REQUIRED WORK :: The full set of lines below has to be duplicated exactly, with no picture kept.

Collected data

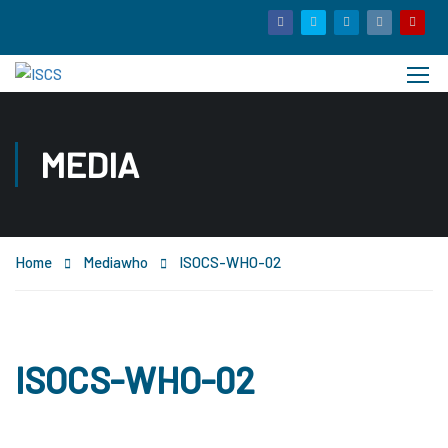
MEDIA
Home
Media
who
ISOCS-WHO-02
ISOCS-WHO-02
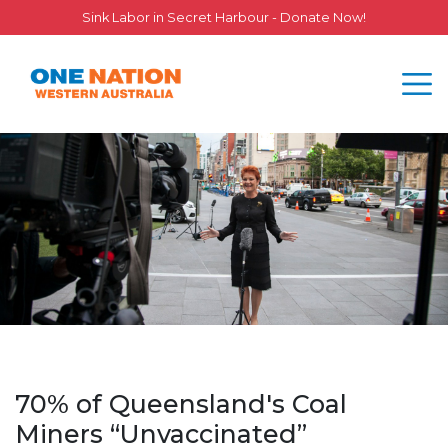
Sink Labor in Secret Harbour - Donate Now!
70% of Queensland's Coal
Miners “Unvaccinated”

RESPONSE TO THIS TASK ::
MEDIA
Home
Media
who
ISOCS-WHO-02
ISOCS-WHO-02
Sink Labor in Secret Harbour - Donate Now!
70% of Queensland's Coal
Miners “Unvaccinated”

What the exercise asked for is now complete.